The usual account of modernity is that it was born in the 18th century thanks to Enlightenment thinking (and its proposals of objective science and universal morality), the French revolution and the Reformation, which allowed Hegel to develop the main principle of modernity: ‘individuality’ as a model of self-relation (Habermas and Benhabid, 1981; Habermas, 1987). This principle was the basis of Western rationalism, which for Weber led to a rational process of disenchantment and disintegration of religious worldviews (Habermas, 1987).

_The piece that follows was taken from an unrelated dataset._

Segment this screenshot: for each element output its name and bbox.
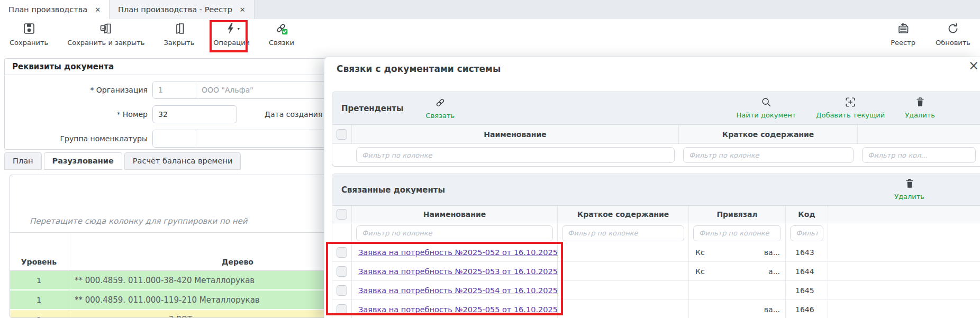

Since the 20th century tragedies (wars, genocide, economic crisis and so forth) have affected modern aspirations, the usual theoretical account divides the debate between those who want to complete the modernity project, and those who deny it, the ‘anti-moderns’, or post-moderns.
For Habermas (1987) the anti-moderns question reason rooted in the principle of individuality because it has been used to hide different forms of exploitation, degradation and alienation on behalf of rationality. For example, Horkheimer and Adorno (1944) saw modernity inherently related to its opposite, anti-modernity (expressed in irrationalism, myth, domination, and barbarism), in a dialectic relation that would inevitably lead to its self-destruction (then, Hitler and Stalin’s regimes are not anomalous, but a symptom of the nature of modernity itself) (Habermas, 1987).
Nowadays, anti-modernity is usually called postmodernism, which has been criticised for being nihilist, relativist and functional to global capitalism (Jameson, 1991).
33 But the critique of modernity is a necessary step to critically analyse liberalism and capitalism and how they relate to indigenous peoples. The ontological and epistemological foundation of this project (rationalism and universalism), however, can be more fruitfully examined from the perspective of those who have been dispossessed, than from postmodern intellectuals. The decolonial critique is relevant in this task.